Sete milhões de golfinhos morreram nos últimos 50 anos devido à pesca do atum, segundo a organização ambientalista Instituto Ilha da Terra (EII, sigla em inglês de Earth Island Institute). No entanto, esse grupo admite que o problema diminuiu há mais de uma década, tanto que as mortes de golfinhos devido à pesca caíram de 136 mil em 1986 quatro mil atualmente. Apesar dessa evidência, o EII e outros grupos conservacionistas apelaram contra uma decisão do Departamento de Comércio norte-americano que relaxava os padrões de rotulagem do atum "dolphin safe" (livre de golfinhos), para incluir o atum pescado com redes, se observadores certificassem que nenhum golfinho havia sido ferido ou morto durante a captura.

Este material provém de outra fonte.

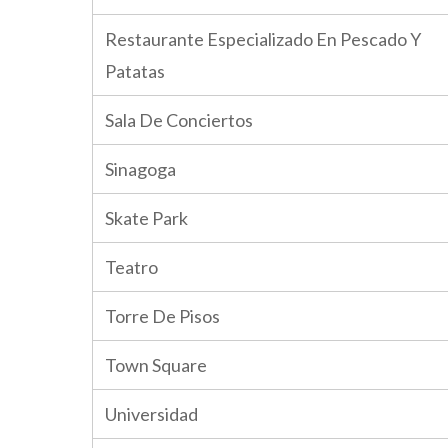
Restaurante Especializado En Pescado Y
Patatas
Sala De Conciertos
Sinagoga
Skate Park
Teatro
Torre De Pisos
Town Square
Universidad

A medida abria as portas para a entrada no cobiçado mercado dos Estados Unidos do atum procedente do México, e por extensão, de outros exportadores. Com base na apelação dos verdes, Thelton Henderson, juiz federal de São Francisco, no dia 9 de agosto de 2004, decidiu contra a decisão do Departamento de Comércio, o que mantém o atum latino-americano proibido. Mas os industriais do atum na região asseguram que cumprem os padrões internacionais para proteger os golfinhos. "As redes como as utilizadas pelas frotas do México e da Venezuela possuem panos protetores para reduzir o risco de capturar golfinhos, e são acatadas outras disposições da Comissão Interamericana do Atum Tropical (CIAT)", explicou ao Terramérica Ricardo Molinet, diretor da Associação Venezuelana de Armadores de Atum.

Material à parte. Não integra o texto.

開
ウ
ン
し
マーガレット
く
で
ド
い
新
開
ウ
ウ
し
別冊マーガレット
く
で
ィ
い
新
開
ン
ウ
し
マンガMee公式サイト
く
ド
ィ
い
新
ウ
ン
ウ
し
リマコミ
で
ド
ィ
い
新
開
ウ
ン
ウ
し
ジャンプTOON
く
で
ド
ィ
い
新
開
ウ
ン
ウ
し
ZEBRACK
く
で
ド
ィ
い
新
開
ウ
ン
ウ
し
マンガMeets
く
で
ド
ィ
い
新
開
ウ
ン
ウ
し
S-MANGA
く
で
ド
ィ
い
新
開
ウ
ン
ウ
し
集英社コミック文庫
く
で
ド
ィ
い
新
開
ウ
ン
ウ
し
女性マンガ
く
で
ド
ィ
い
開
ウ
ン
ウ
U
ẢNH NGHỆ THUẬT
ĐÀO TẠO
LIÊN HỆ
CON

Uma dessas disposições estabelece o respeito a períodos de proibição da pesca, em novembro e dezembro, acertados entre Espanha, Estados Unidos, Guatemala, México, Nicarágua, Panamá, Vanuatu e Venezuela. Por outro lado, as frotas devem dar preferência à pesca diurna, colocar um observador do CIAT a bordo de cada embarcação para dirigir a liberação de golfinhos capturados e utilizar lanchas rápidas para substituir as equipes de resgate. "Os golfinhos presos nas redes podem ser libertados em menos de uma hora depois de cada redada sobre os cardumes, e o atum capturado sem morte de golfinhos é carregado e processado separado do restante, para receber o rótulo de livre de golfinhos", explicou Molinet. Em sua decisão de 2004, o juiz Henderson argumentou que a informação científica disponível não permitia ignorar que os golfinhos sofrem estresse devido à atividade pesqueira e que isso afeta sua conservação e reprodução.

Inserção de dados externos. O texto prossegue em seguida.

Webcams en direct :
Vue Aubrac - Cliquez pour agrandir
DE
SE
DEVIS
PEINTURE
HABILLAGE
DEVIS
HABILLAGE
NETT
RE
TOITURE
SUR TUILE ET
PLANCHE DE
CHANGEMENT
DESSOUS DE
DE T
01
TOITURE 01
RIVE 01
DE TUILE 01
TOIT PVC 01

Esta decisão foi saudada como "uma grande vitória" do EII, cujo diretor, David Phillips, acusou o governo do presidente George W. Bush de "armar para ignorar seus próprios cientistas e apoiar o ingresso do atum "mata-golfinhos" nos Estados Unidos através de um rótulo fraudulento". Inclusive, o EII afirmou em seus relatórios que as frotas pesqueiras da Colômbia e do México são utilizadas por organizações de narcotraficantes como fachada para transporte de drogas ilegais para os Estados Unidos e que, por fim, existe uma "conexão atum-cocaína". Mas outras organizações ambientalistas, como a venezuelana Fundação para a Pesca Responsável de Atuns, culpam entidades como a EII de desprezar evidência científica, os acordos da CIAT e as estatísticas sobre redução de danos aos golfinhos, para "converter-se em uma instância que avilta os preços" do atum. Isto seria em benefício de companhias norte-americanas, como Starkist, J. Wattie´s, Miramonet e Tree of Life, que segundo os verdes financiam a EII.

Venezuela e México expressaram reiteradamente posições contrárias às decisões do juiz Henderson, por considerar que dissimulam uma barreira à liberdade comercial. Algo que o ex-subsecretário de Pesca do México, Carlos Camacho, chamou de "uma máscara ecológica". As sentenças de juízes federais como Henderson vigoram em todo Estados Unidos, mas estão em um longo processo de apelação, e os países afetados também poderiam apresentar recursos perante a Organização Mundial do Comércio, disse Molinet. Por outro lado, Washington discute com três países andinos (Colômbia, Equador e Peru) um tratado de livre comércio que poderia liberar de taxação as exportações de atum do Equador, no passado acusado pelo México de más práticas na captura desse teleósteo. A pesca mundial de atum supera os 3,4 milhões de toneladas e os gigantes de sua produção são Japão, Taiwan, Espanha, Tailândia, Coréia do Sul e Estados Unidos.